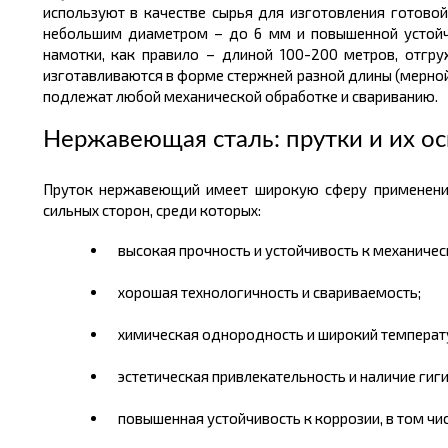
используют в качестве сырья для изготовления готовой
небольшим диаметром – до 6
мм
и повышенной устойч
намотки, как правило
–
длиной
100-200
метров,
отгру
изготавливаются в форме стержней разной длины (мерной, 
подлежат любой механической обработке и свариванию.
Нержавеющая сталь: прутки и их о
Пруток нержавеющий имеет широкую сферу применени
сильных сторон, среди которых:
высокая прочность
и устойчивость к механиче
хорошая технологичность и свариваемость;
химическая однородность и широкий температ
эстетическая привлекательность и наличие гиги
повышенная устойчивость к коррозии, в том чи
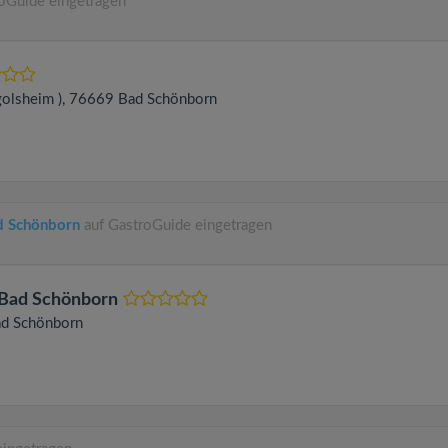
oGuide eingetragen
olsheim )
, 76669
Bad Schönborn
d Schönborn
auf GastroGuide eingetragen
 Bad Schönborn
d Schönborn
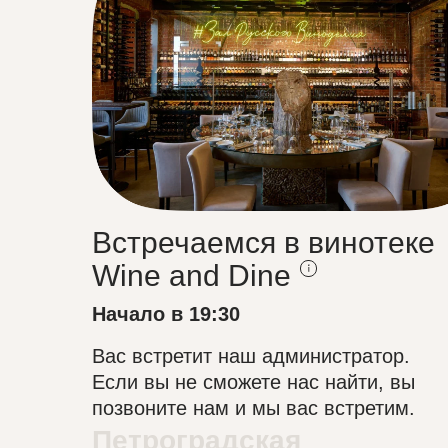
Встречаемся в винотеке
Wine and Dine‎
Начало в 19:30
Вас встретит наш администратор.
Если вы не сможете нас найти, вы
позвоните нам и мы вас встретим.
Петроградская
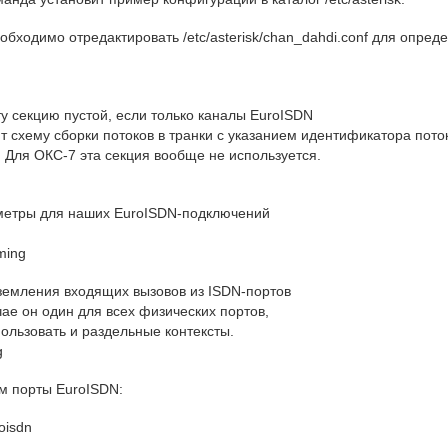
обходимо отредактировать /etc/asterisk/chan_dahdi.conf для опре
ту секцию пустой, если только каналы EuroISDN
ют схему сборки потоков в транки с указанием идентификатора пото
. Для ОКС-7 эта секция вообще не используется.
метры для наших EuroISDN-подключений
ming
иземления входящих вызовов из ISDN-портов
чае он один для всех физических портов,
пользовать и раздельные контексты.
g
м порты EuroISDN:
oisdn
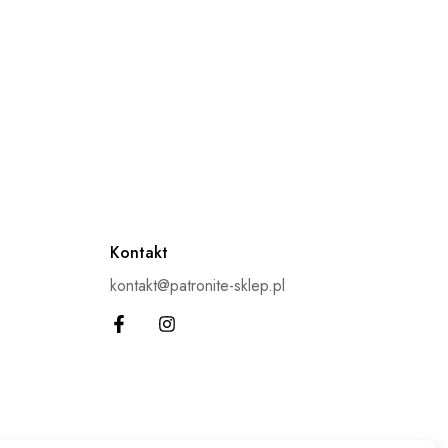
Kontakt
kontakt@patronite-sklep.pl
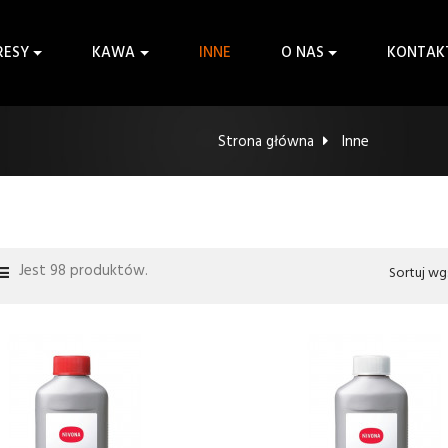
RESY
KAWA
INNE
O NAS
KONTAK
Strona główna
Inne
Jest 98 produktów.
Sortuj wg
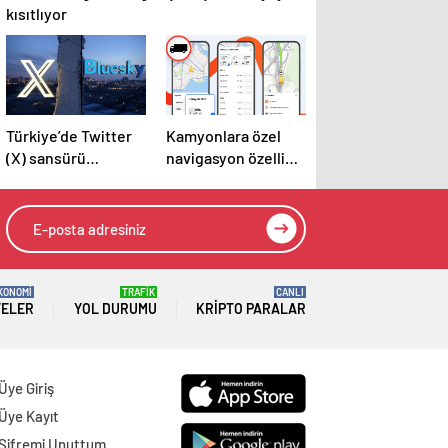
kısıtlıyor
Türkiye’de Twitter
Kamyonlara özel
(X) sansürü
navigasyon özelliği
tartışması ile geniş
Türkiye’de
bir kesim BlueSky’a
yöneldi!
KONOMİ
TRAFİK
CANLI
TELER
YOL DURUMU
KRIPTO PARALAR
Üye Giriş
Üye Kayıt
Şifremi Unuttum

· · · ·

Exercise directions:
Please return every line in the data that includes the string "EuroISDN".

Answer:
ту секцию пустой, если только каналы EuroISDN
метры для наших EuroISDN-подключений
м порты EuroISDN:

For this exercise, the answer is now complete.